Medien können Gefühle beeinflussen
In meiner Arbeit als Psychotherapeut erstelle ich mit Klient*innen oft eine Liste mit Wohlfühlmedien. Das können Bücher, Lieder, Bilder, Filme und Serien sein. Denn Medien übermitteln nicht nur Informationen, sondern können auch Gefühle beeinflussen. Welche Songs und Texte uns berühren, hängt oft mit der eigenen Biografie und vergangenen Erlebnissen zusammen. Musik kann beispielsweise trösten, aber auch negative Gefühle verstärken. Befindet sich eine Person in einer depressiven Stimmung und bevorzugt dann melancholische Musik, kann es sein, dass die Person ihr seelisches Tief aufrecht erhalten möchte. Dann kann es vielleicht helfen, die Gründe zu erforschen, warum die Person an diesem Zustand festhalten möchte. Medien wie Bücher, Filme und Musikstücke können auch beim „Mood Management“ (Stimmungs-Management) helfen. Oft kann es helfen, sich zu fragen, in welchem emotionalen Zustand befinde ich mich gerade und in welche Stimmung möchte ich kommen. Eine Person, die kurz vor dem Einschlafen zur Ruhe kommen will, sollte sich besser keine aufwühlende oder belastende TV-Doku ansehen, sondern vielleicht Entspannungsmusik hören. Oder wenn eine Person schlecht gelaunt ist, kann vielleicht ein spannender und unterhaltsamer Film die Stimmung heben. In Zeiten, in denen es einer Person nicht gut geht, kann ein individuell zusammengestellter Ressourcenkoffer mit Wohlfühlmedien helfen. Dort können sich Lieblings-Musik-CDs, ein Abo für einen Streaming-Dienst, Bücher, Fotoalben, bestimmte Gegenstände (wie ein Puzzle oder Malsachen), Sportkleidung, DVDs oder Blu-rays mit Filmen und TV-Serien befinden.

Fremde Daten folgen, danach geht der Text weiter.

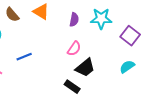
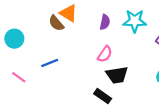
brown semicircle: (12, 15) -> (56, 23), moved
black trapezoid: (85, 68) -> (117, 75), turned 30

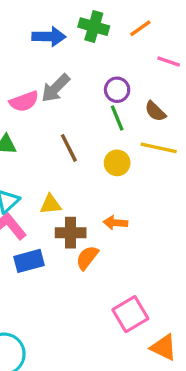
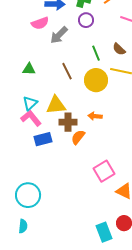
purple circle: (117, 90) -> (86, 20), moved
pink semicircle: (24, 101) -> (40, 23), moved
yellow circle: (117, 163) -> (96, 80), size x1.5
yellow triangle: (51, 204) -> (56, 105), size x1.5

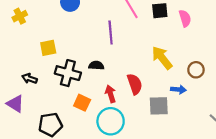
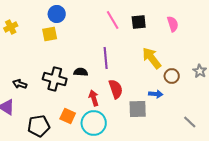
pink semicircle: (185, 18) -> (173, 24), moved
purple line: (111, 33) -> (106, 58), moved
yellow square: (48, 48) -> (50, 34), moved
yellow arrow: (162, 58) -> (152, 58), moved
orange square: (82, 103) -> (68, 116), moved

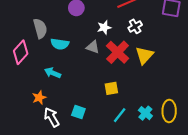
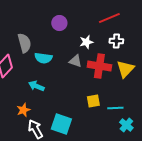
white cross: (135, 26) -> (116, 41), turned 32
red cross: (118, 52) -> (99, 66), turned -35
cyan square: (78, 112) -> (61, 124), size x1.5
cyan line: (120, 115) -> (115, 108), moved, turned 49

Hilfestellung bei der Identitätsfindung
Medien können auch Hilfestellungen bei der Identitätsbildung leisten. Sie können unser Verständnis für Geschlechterrollen wecken und die Identifikation mit bestimmten Gruppen ermöglichen. Heute gibt es zum Glück einige gute queere Wohlfühlfilme und Wohlfühlserien für LGBTIQ-Personen. Früher war das anders. Meine erste queere Wohlfühlserie war die kanadisch-US-amerikanische Fernsehserie „Queer as Folk“. Hier habe ich manches über queeres und schwules Leben gelernt. Die Serie war einst revolutionär. Erstmals wurde homosexuelles Leben in allen Facetten gezeigt. Mir hat die Serie gefallen, weil „Queer as Folk“ queeres Leben gefeiert hat. Es gibt dort tolle Charaktere, spannende Liebesgeschichten, wobei es nicht nur um Liebe und Sex, sondern vor allem um Freundschaften geht. Aus heutiger Sicht haben in der Serie wichtige Aspekte queeren Lebens gefehlt wie beispielsweise Personen of Color und trans* Personen. Eine weitere bahnbrechende Serie war „The L Word“, die das Leben einer Gruppe lesbischer, bisexueller und trans* Personen zeigte. Für graue und nebelige Herbst- und Wintertage empfehle ich queere Empowerment- und Wohlfühlserien wie „Pose“, „Stadtgeschichten“, „Sex Education“, „Heartstopper“, „Young Royals“, „Love, Victor“, „Smiley“. Als queere und behinderte Person mag ich die Serie „Ein besonderes Leben“ über einen schwulen Mann mit einer chronischen Behinderung. Sehenswert ist auch die kanadische Serie „Sort of“, bei der es um die Suche eines jungen Menschen nach der eigenen Identität geht. Im Mittelpunkt steht Sabi Mehboob (Bilal Baig), Kind pakistanisch-muslimischer Einwanderer in Kanada. Die Serie ist eine Mischung aus Coming-of-Age-Drama und Queer-Comedy. „Jeder Mensch verändert sich doch ständig und ist somit in Transition“, sagt eine Person zu Sabi. Das ist ein wunderbarer Satz, dem nichts hinzuzufügen ist.